New Reserve Bank measures that will impact interest rates

The South African Reserve Bank has introduced two new measures. These measures aim to understand the price pressures that will affect the MPC's interest rate decisions. Both measures show high levels at the moment. Both measures currently indicate high levels.

Witness Simbanegavi, the editor of the SARB’s biannual Monetary Policy Review, said a supercore measure plus a gauge dubbed the “persistent and common component of inflation” will be used alongside headline and core price growth published by Statistics South Africa as additional tools to inform monetary policy.

The PCCI is higher than core inflation, which stood at 4.9% last month.

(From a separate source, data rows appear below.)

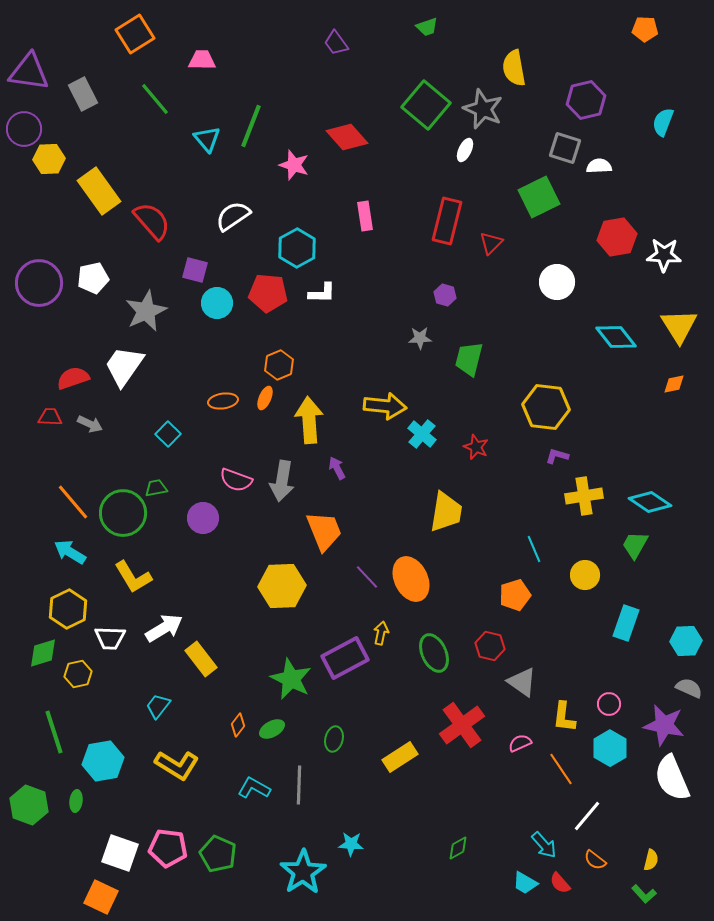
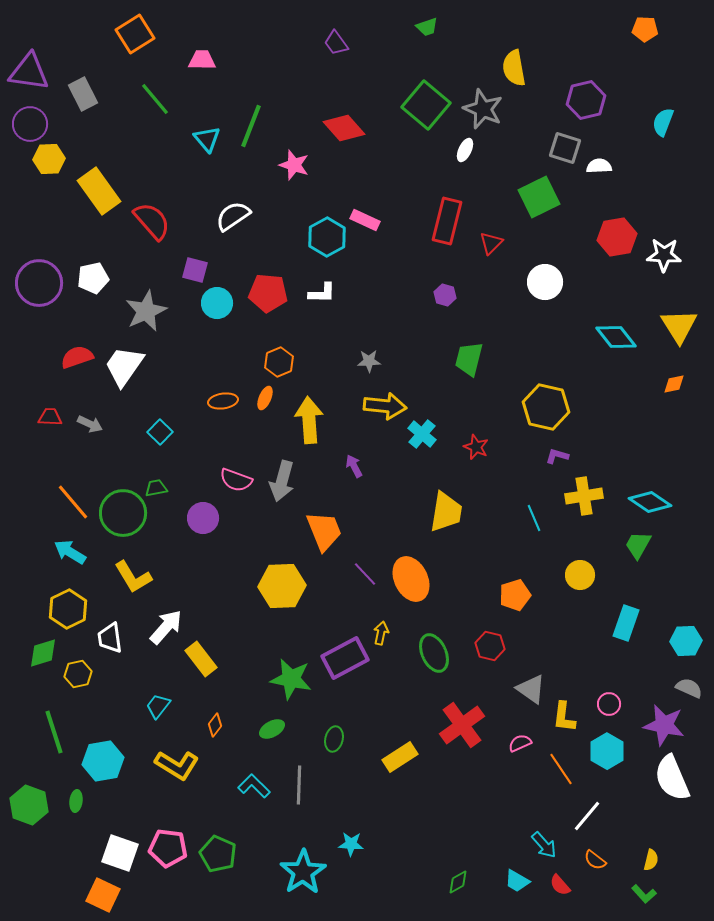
purple circle at (24, 129): moved 6 px right, 5 px up
red diamond at (347, 137): moved 3 px left, 9 px up
pink rectangle at (365, 216): moved 4 px down; rotated 56 degrees counterclockwise
cyan hexagon at (297, 248): moved 30 px right, 11 px up
white circle at (557, 282): moved 12 px left
gray star at (420, 338): moved 51 px left, 23 px down
orange hexagon at (279, 365): moved 3 px up
red semicircle at (73, 378): moved 4 px right, 21 px up
yellow hexagon at (546, 407): rotated 6 degrees clockwise
cyan square at (168, 434): moved 8 px left, 2 px up
purple arrow at (337, 468): moved 17 px right, 2 px up
gray arrow at (282, 481): rotated 6 degrees clockwise
green trapezoid at (635, 545): moved 3 px right
cyan line at (534, 549): moved 31 px up
yellow circle at (585, 575): moved 5 px left
purple line at (367, 577): moved 2 px left, 3 px up
white arrow at (164, 628): moved 2 px right, 1 px up; rotated 18 degrees counterclockwise
white trapezoid at (110, 638): rotated 80 degrees clockwise
green star at (291, 679): rotated 15 degrees counterclockwise
gray triangle at (522, 682): moved 9 px right, 7 px down
orange diamond at (238, 725): moved 23 px left
cyan hexagon at (610, 748): moved 3 px left, 3 px down
cyan L-shape at (254, 788): moved 2 px up; rotated 16 degrees clockwise
green diamond at (458, 848): moved 34 px down
cyan trapezoid at (525, 883): moved 8 px left, 2 px up
red semicircle at (560, 883): moved 2 px down
orange square at (101, 897): moved 2 px right, 2 px up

According to the review, this mainly reflects the below-average post-pandemic housing and medical aid inflation.

The supercore measure indicates that inflation pressures have increased as the economy has bounced back from the COVID-19 pandemic. In recent months, outcomes have been slightly above the target midpoint.

The report stated that there are risks to underlying inflation. These risks include expectations of price growth, the normalization of health insurance and rental housing inflation, and currency weakness.

Since May 2021, South African inflation has been above the central bank's target range midpoint of 4.5%. The central bank uses this midpoint to anchor expectations.

Since May, the MPC has maintained the standard interest rate at 8.25% in an attempt to achieve its target.